Ursula sabía que no le habían escrito, pero daba lo mismo. Contribuyó con su porción de fantasía.

—Yo también. Steve está empeñado en que vaya más cerca de Londres para que pueda ir a verme. Hasta que haya encontrado un piso más adecuado, claro.

—Ridgewell tiene una residencia en Londres, ¿verdad? Podrían trasladarte allí.

Qué extraño que Helen no se lo hubiera dicho.

—Me sorprende que Helen votara por la absorción —susurró Ursula—. Pensaba que quería que Wilfred vendiera.

—Seguramente sí, hasta que se enteró de que Maggie había muerto. Ahora que se ha librado de Maggie, supongo que piensa que más le vale quedarse. Quiero decir que ahora tiene el campo libre, ¿no?

¿Que se había librado de Maggie? Pero de Maggie nadie se había librado, como no fuera ella misma. Y Helen no podía saber que Maggie iba a morir. Sólo seis días antes había tratado de convencer a Ursula para que votara por la venta. Entonces no podía saberlo. Incluso en la reunión preliminar, antes de que todas se fueran a meditar, había dejado bien claro qué opción le interesaba. Y luego, durante la hora de meditación, cambió de opinión. No, Helen no podía saber que Maggie iba a morir. La idea le resultó reconfortante a Ursula. Todo saldría bien. Le había hablado al inspector Daniel de la figura encapuchada que había visto la noche de la muerte de Grace, no toda la verdad, claro, pero sí lo suficiente para liberarse del peso de una irracional preocupación que no podía quitarse de la cabeza. A él no le había parecido importante. Se había dado cuenta de ello por la manera en que la escuchaba, por las pocas y breves preguntas que le había dirigido. Y tenía razón, claro está. Carecía de importancia. Ahora se preguntaba cómo era posible que hubiera permanecido despierta carcomiéndose con inexplicables angustias, perseguida por imágenes del mal y la muerte, con capa y capucha, recorriendo los silenciosos pasillos. Debía de haber sido Maggie. Al recibir la noticia de la muerte de Maggie cayó repentinamente en la cuenta.

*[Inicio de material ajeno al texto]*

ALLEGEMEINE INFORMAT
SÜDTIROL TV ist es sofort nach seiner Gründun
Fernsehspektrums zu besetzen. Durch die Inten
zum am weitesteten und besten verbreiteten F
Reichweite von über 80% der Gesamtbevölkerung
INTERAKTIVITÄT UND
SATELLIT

No sabía por qué, salvo que la figura resultaba a la vez teatral y furtiva, muy fuera de lugar, y llevaba el hábito sin la descuidada familiaridad del personal de Toynton Grange. Pero se lo había contado al inspector. Ya no había necesidad de seguir pensando en ello. Todo se arreglaría. Toynton Grange no cerraría. De todas maneras tampoco importaba. Pediría que la trasladaran a la residencia de Londres, quizá mediante un intercambio. Seguro que a alguien de allí le apetecería venir junto al mar. Oyó entonces la aguda voz infantil de Jennie.

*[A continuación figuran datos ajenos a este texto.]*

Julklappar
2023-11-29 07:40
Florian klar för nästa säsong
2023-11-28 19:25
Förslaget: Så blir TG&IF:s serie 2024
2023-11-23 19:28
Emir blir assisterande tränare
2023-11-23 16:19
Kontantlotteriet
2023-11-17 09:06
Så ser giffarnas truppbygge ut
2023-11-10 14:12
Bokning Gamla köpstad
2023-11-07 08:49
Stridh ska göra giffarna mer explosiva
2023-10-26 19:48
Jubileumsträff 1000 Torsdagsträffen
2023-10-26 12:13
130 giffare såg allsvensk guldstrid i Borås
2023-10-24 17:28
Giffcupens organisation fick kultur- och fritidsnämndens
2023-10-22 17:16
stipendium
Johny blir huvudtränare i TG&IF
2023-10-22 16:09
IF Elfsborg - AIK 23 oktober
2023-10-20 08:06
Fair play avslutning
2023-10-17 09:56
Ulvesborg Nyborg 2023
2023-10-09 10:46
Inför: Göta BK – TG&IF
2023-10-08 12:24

—Te voy a contar un secreto de Maggie si me juras no decirlo. Júramelo.

—Lo juro.

—Escribía anónimos. Me mandó uno a mí.

A Ursula le dio un vuelco el corazón y dijo de inmediato:

—¿Cómo lo sabes?

—Porque el mío estaba escrito en la máquina de Grace Willison y vi a Maggie escribiéndolo la tarde anterior. La puerta del despacho estaba entreabierta. No se dio cuenta de que la miraba.

—¿Qué decía?

—Era todo de un enamorado que tengo. Uno de los productores de la televisión. Quería divorciarse de su mujer y llevarme con él. Armó un gran revuelo por cuestión de celos en el hospital. Por eso, en parte, tuve que marcharme. En realidad, todavía podría irme con él si quisiera.

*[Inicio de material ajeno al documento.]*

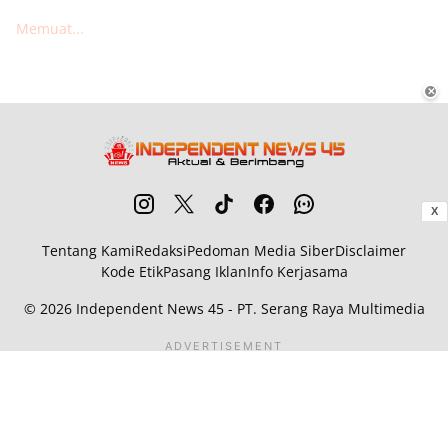
Memuat...
✕
X
Tentang Kami
Redaksi
Pedoman Media Siber
Disclaimer
Kode Etik
Pasang Iklan
Info Kerjasama
© 2026
Independent News 45
- PT. Serang Raya Multimedia
ADVERTISEMENT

—Pero ¿cómo lo sabía Maggie?

—Era enfermera, ¿no? Creo que conocía a una de las enfermeras del hospital. Maggie era lista para averiguar cosas. Y creo que sabía algo de Victor Holroyd también, pero no decía qué. Me alegro de que haya muerto. Si tú también recibiste algún anónimo, ya no recibirás más. Maggie ha muerto y se han acabado los anónimos. Cepíllame un poco más fuerte y hacia la derecha. Así, muy bien, muy bien. Deberíamos ser amigas, tú y yo. Cuando empiecen a llegar los pacientes nuevos tenemos que unirnos. Eso si decido quedarme, claro.

Con el cepillo en el aire, Ursula vio reflejada en el espejo la socarrona y satisfecha sonrisa de Jennie.